Revisiting the Data Sampling in Multimodal Post-training from a Difficulty-Distinguish View¶
Conference: AAAI 2026 arXiv: 2511.06722 Code: https://github.com/qijianyu277/DifficultySampling Area: Multimodal VLM Keywords: Multimodal post-training, difficulty-aware sampling, GRPO, reinforcement learning, data selection
TL;DR¶
This paper proposes two multimodal data difficulty assessment strategies—PISM (Progressive Image Semantic Masking) and CMAB (Cross-Modality Attention Balance)—and demonstrates that training exclusively with GRPO on difficulty-stratified data consistently outperforms the conventional SFT+GRPO pipeline, establishing that strategic data selection is more consequential than complex training paradigms.
Background & Motivation¶
State of the Field¶
Following the success of DeepSeek-R1, multimodal chain-of-thought (CoT) reasoning has become a prominent research direction.

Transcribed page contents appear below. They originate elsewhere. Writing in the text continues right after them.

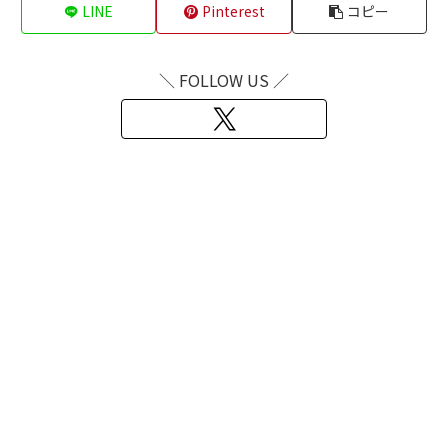
LINE
Pinterest
コピー
＼ FOLLOW US ／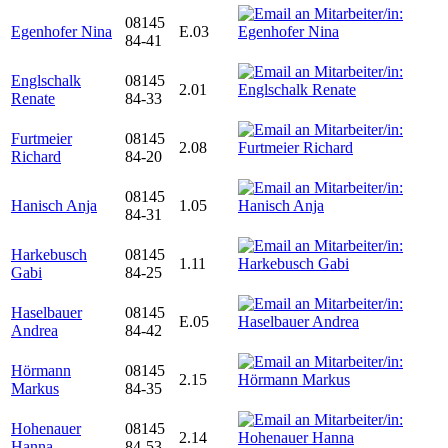
08145
Egenhofer Nina
E.03
84-41
Englschalk
08145
2.01
Renate
84-33
Furtmeier
08145
2.08
Richard
84-20
08145
Hanisch Anja
1.05
84-31
Harkebusch
08145
1.11
Gabi
84-25
Haselbauer
08145
E.05
Andrea
84-42
Hörmann
08145
2.15
Markus
84-35
Hohenauer
08145
2.14
Hanna
84-53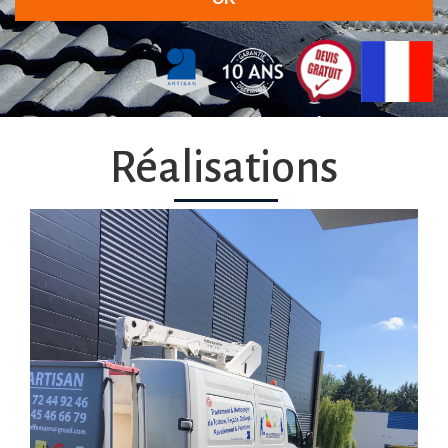
30 ans d'expérience à votre service
Réalisations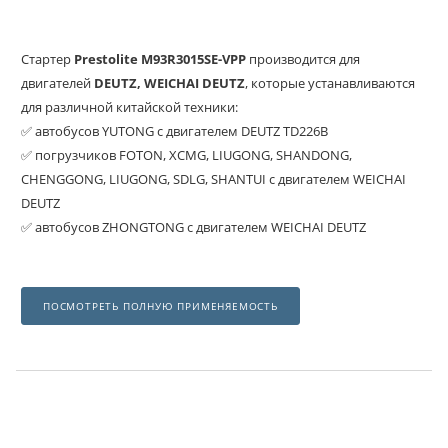
Стартер
Prestolite M93R3015SE-VPP
производится для
двигателей
DEUTZ, WEICHAI DEUTZ
, которые устанавливаются
для различной китайской техники:
✅ автобусов YUTONG с двигателем DEUTZ TD226B
✅ погрузчиков FOTON, XCMG, LIUGONG, SHANDONG,
CHENGGONG, LIUGONG, SDLG, SHANTUI с двигателем WEICHAI
DEUTZ
✅ автобусов ZHONGTONG с двигателем WEICHAI DEUTZ
ПОСМОТРЕТЬ ПОЛНУЮ ПРИМЕНЯЕМОСТЬ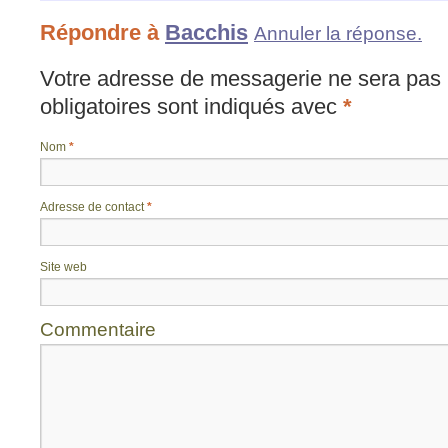
Répondre à
Bacchis
Annuler la réponse.
Votre adresse de messagerie ne sera pas 
obligatoires sont indiqués avec
*
Nom
*
Adresse de contact
*
Site web
Commentaire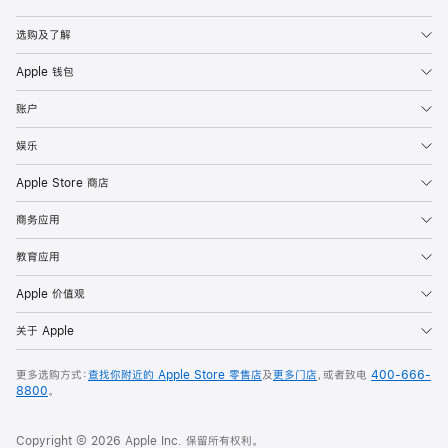
Apple
选购及了解
Apple 钱包
账户
娱乐
Apple Store 商店
商务应用
教育应用
Apple 价值观
关于 Apple
更多选购方式：
查找你附近的 Apple Store 零售店
及
更多门店
，或者致电
400-666-
8800
。
Copyright © 2026 Apple Inc. 保留所有权利。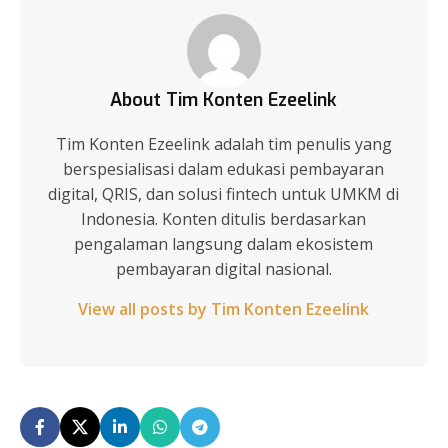
About Tim Konten Ezeelink
Tim Konten Ezeelink adalah tim penulis yang
berspesialisasi dalam edukasi pembayaran
digital, QRIS, dan solusi fintech untuk UMKM di
Indonesia. Konten ditulis berdasarkan
pengalaman langsung dalam ekosistem
pembayaran digital nasional.
View all posts by Tim Konten Ezeelink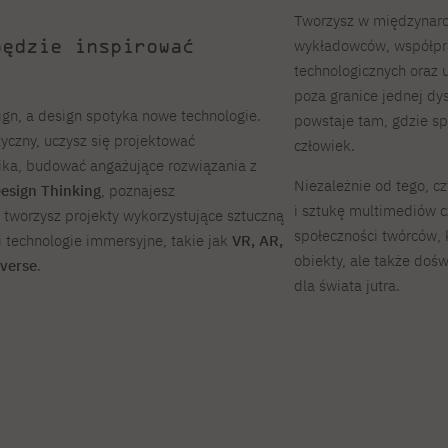
Tworzysz w międzynar
będzie inspirować
wykładowców, współpra
technologicznych oraz 
poza granice jednej dy
ign, a design spotyka nowe technologie.
powstaje tam, gdzie spo
tyczny, uczysz się projektować
człowiek.
ka, budować angażujące rozwiązania z
Niezależnie od tego, cz
esign Thinking
, poznajesz
i sztukę multimediów c
 tworzysz projekty wykorzystujące sztuczną
społeczności twórców, 
i technologie immersyjne, takie jak
VR, AR,
obiekty, ale także dośw
verse
.
dla świata jutra.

Mainstream approaches extend reinforcement learning (RL) to multimodal model post-training; however, nearly all prior work focuses on mathematical datasets (e.g., math reasoning problems), which predominantly improves text-modal reasoning while neglecting cross-modal capabilities.
Limitations of Prior Work¶
Issue 1: Absence of quantitative difficulty metrics for multimodal data. Purely textual data (especially math/code) can be differentiated via human-annotated difficulty labels, yet the "difficulty" of multimodal data cannot be measured by a single modality. For visual understanding tasks (e.g., OCR, classification), the textual component is not amenable to difficulty quantification. Existing methods either ignore data sampling entirely or apply text-only criteria, entirely discarding image-modal and cross-modal interaction signals.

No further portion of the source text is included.